As an example of 1/8 notes: kk__dd__k_d_k_k_d (k_d notes have 1/4 spacing).

To condense the notation, I'll write the above like kddd(kkkd)d(kddk)dk and (kk)(dd)kdkkd from now on, which is widely used in the osu!taiko community (alongside other less popular notations)

For starters, let's consider the following pattern: kdkk(dddk)dkkd. It can be split into two kdkkd patterns, each starting on a 1/2 beat, separated with (.dd.). However, each of those kdkkd's start with different hands:

kdkk(dddk)dkkd -> kdkkd dd kdkkd

rlrl(rlrl)rlrl -> rlrlr lr lrlrl

This, once again, imposes a significant challenge on newcomers - especially on semi-alt players, who aren't used to starting patterns from a different hand! As you can see, (....) essentially flips the "main" hand used to hit the notes along a 1/2 beat.

What if we combine something hard in terms of color and something hard in terms of rhythm?

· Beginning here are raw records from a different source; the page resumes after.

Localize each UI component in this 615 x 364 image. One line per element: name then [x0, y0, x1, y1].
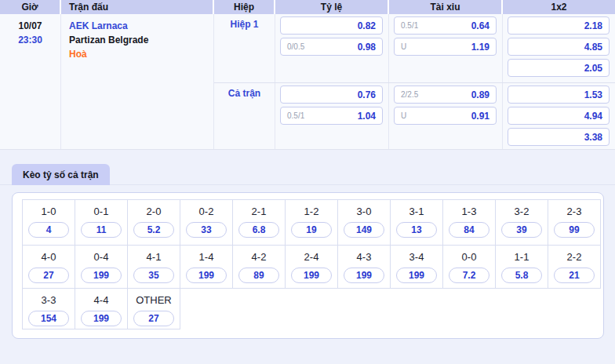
score-odds-button[interactable]: 84 [449, 222, 489, 238]
odds-value: 1.53 [584, 89, 602, 100]
score-odds-button[interactable]: 19 [291, 222, 332, 238]
rate-odds-button[interactable]: 0/0.5 0.98 [280, 38, 383, 56]
score-cell: 3-0 149 [338, 200, 391, 246]
score-odds-button[interactable]: 199 [396, 268, 437, 283]
odds-value: 0.98 [358, 42, 376, 53]
score-cell: 0-2 33 [180, 200, 233, 246]
header-match: Trận đấu [61, 0, 214, 14]
over-under-odds-button[interactable]: U 1.19 [394, 38, 497, 56]
match-date: 10/07 [0, 19, 60, 33]
score-odds-button[interactable]: 89 [238, 268, 279, 283]
score-label: 0-2 [180, 206, 232, 217]
1x2-odds-button[interactable]: 2.05 [508, 59, 610, 77]
score-label: 1-0 [23, 206, 75, 217]
match-teams-cell: AEK Larnaca Partizan Belgrade Hoà [61, 14, 214, 149]
score-cell: 1-3 84 [443, 200, 496, 246]
rate-odds-column: 0.82 0/0.5 0.98 [275, 14, 389, 82]
1x2-odds-button[interactable]: 1.53 [508, 86, 610, 104]
score-label: 1-4 [180, 252, 232, 263]
score-cell: 3-4 199 [391, 246, 443, 289]
1x2-odds-button[interactable]: 4.94 [508, 107, 610, 125]
score-cell: 4-4 199 [75, 289, 128, 329]
score-odds-button[interactable]: 6.8 [238, 222, 279, 238]
odds-value: 0.64 [471, 20, 489, 31]
score-odds-button[interactable]: 27 [28, 268, 69, 283]
odds-value: 0.89 [471, 89, 489, 100]
score-odds-button[interactable]: 33 [186, 222, 227, 238]
score-odds-button[interactable]: 149 [344, 222, 384, 238]
handicap-label: U [401, 111, 406, 120]
score-odds-button[interactable]: 11 [81, 222, 122, 238]
over-under-odds-button[interactable]: 2/2.5 0.89 [394, 86, 497, 104]
score-label: 0-0 [443, 252, 495, 263]
score-odds-button[interactable]: 21 [554, 268, 595, 283]
over-under-odds-button[interactable]: U 0.91 [394, 107, 497, 125]
odds-value: 0.82 [358, 20, 376, 31]
score-label: 0-4 [75, 252, 127, 263]
score-grid-row: 4-0 27 0-4 199 4-1 35 1-4 199 4-2 89 2-4… [23, 246, 601, 289]
1x2-odds-button[interactable]: 3.38 [508, 128, 610, 146]
correct-score-panel: 1-0 4 0-1 11 2-0 5.2 0-2 33 2-1 6.8 1-2 … [12, 192, 604, 339]
score-label: 1-1 [496, 252, 548, 263]
odds-value: 1.19 [471, 42, 489, 53]
score-cell: 2-4 199 [286, 246, 338, 289]
match-time: 23:30 [0, 33, 60, 47]
score-odds-button[interactable]: 5.2 [133, 222, 174, 238]
score-odds-button[interactable]: 154 [28, 311, 69, 326]
odds-value: 1.04 [358, 111, 376, 122]
odds-value: 4.85 [584, 42, 602, 53]
header-over-under: Tài xỉu [389, 0, 503, 14]
grid-empty-area [180, 289, 601, 329]
score-label: 2-1 [233, 206, 285, 217]
score-odds-button[interactable]: 35 [133, 268, 174, 283]
score-label: 3-0 [338, 206, 390, 217]
score-odds-button[interactable]: 27 [133, 311, 174, 326]
period-label: Cả trận [214, 83, 275, 149]
score-label: 3-4 [391, 252, 442, 263]
header-1x2: 1x2 [503, 0, 615, 14]
score-odds-button[interactable]: 199 [81, 311, 122, 326]
match-odds-table: Giờ Trận đấu Hiệp Tỷ lệ Tài xỉu 1x2 10/0… [0, 0, 615, 150]
rate-odds-button[interactable]: 0.5/1 1.04 [280, 107, 383, 125]
odds-value: 4.94 [584, 111, 602, 122]
tab-full-match-score[interactable]: Kèo tỷ số cả trận [12, 164, 110, 185]
handicap-label: 0.5/1 [287, 111, 304, 120]
score-cell: 4-3 199 [338, 246, 391, 289]
score-odds-button[interactable]: 7.2 [449, 268, 489, 283]
score-cell: 3-1 13 [391, 200, 443, 246]
score-odds-button[interactable]: 199 [291, 268, 332, 283]
score-cell: 4-2 89 [233, 246, 286, 289]
score-cell: 4-1 35 [128, 246, 180, 289]
1x2-odds-button[interactable]: 4.85 [508, 38, 610, 56]
rate-odds-button[interactable]: 0.76 [280, 86, 383, 104]
score-label: 1-2 [286, 206, 337, 217]
score-label: 2-3 [548, 206, 600, 217]
rate-odds-button[interactable]: 0.82 [280, 16, 383, 35]
home-team-link[interactable]: AEK Larnaca [69, 19, 213, 33]
score-odds-button[interactable]: 5.8 [501, 268, 542, 283]
score-odds-button[interactable]: 13 [396, 222, 437, 238]
score-cell: 0-1 11 [75, 200, 128, 246]
score-odds-button[interactable]: 199 [81, 268, 122, 283]
period-row-full-match: Cả trận 0.76 0.5/1 1.04 2/2.5 0.89 [214, 82, 615, 149]
score-label: 1-3 [443, 206, 495, 217]
score-odds-button[interactable]: 99 [554, 222, 595, 238]
period-label: Hiệp 1 [214, 14, 275, 82]
odds-value: 2.05 [584, 63, 602, 74]
score-odds-button[interactable]: 4 [28, 222, 69, 238]
score-cell: 1-2 19 [286, 200, 338, 246]
period-row-first-half: Hiệp 1 0.82 0/0.5 0.98 0.5/1 0.64 [214, 14, 615, 82]
odds-value: 0.91 [471, 111, 489, 122]
1x2-odds-button[interactable]: 2.18 [508, 16, 610, 35]
odds-value: 2.18 [584, 20, 602, 31]
score-odds-button[interactable]: 199 [344, 268, 384, 283]
score-cell: 1-1 5.8 [496, 246, 548, 289]
score-label: 4-2 [233, 252, 285, 263]
over-under-odds-button[interactable]: 0.5/1 0.64 [394, 16, 497, 35]
score-odds-button[interactable]: 199 [186, 268, 227, 283]
score-label: 2-0 [128, 206, 180, 217]
score-odds-button[interactable]: 39 [501, 222, 542, 238]
score-cell: 0-4 199 [75, 246, 128, 289]
odds-value: 0.76 [358, 89, 376, 100]
score-cell: 1-0 4 [23, 200, 75, 246]
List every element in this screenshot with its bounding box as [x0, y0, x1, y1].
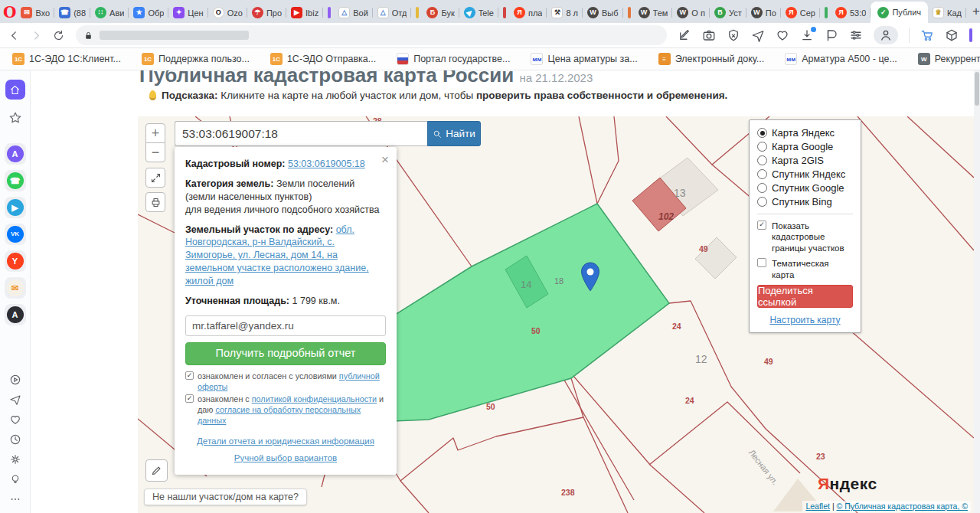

How about (dddd)dk?

Yep, it's hard. But common. Since it's so common, I learned it at this point. But I do have much more trouble with something less common, like (ddkd)dk, despite it being conceptually similar - simply because it isn't common. Similarly, while (dddd)k is fairly easy, if you speed up ddd d k by two times, it becomes a pattern that's nearly the same physically, but way harder to read, because ddd d are separated mentally. That becomes even more apparent with sequences like ddd d ddd d d k - when sped up by two times, it's easy enough to hit the first part by just spamming d, but it's hard to figure out the hand to play k with, because you essentially need to count the parity of the sequence ddd d ddd d d!

There are also other rare snappings, such as 1/5 or 1/7. They have similar characteristics, but are slightly harder by virtue of being less common.

As an example, Primula is made hard by rhythm and colors.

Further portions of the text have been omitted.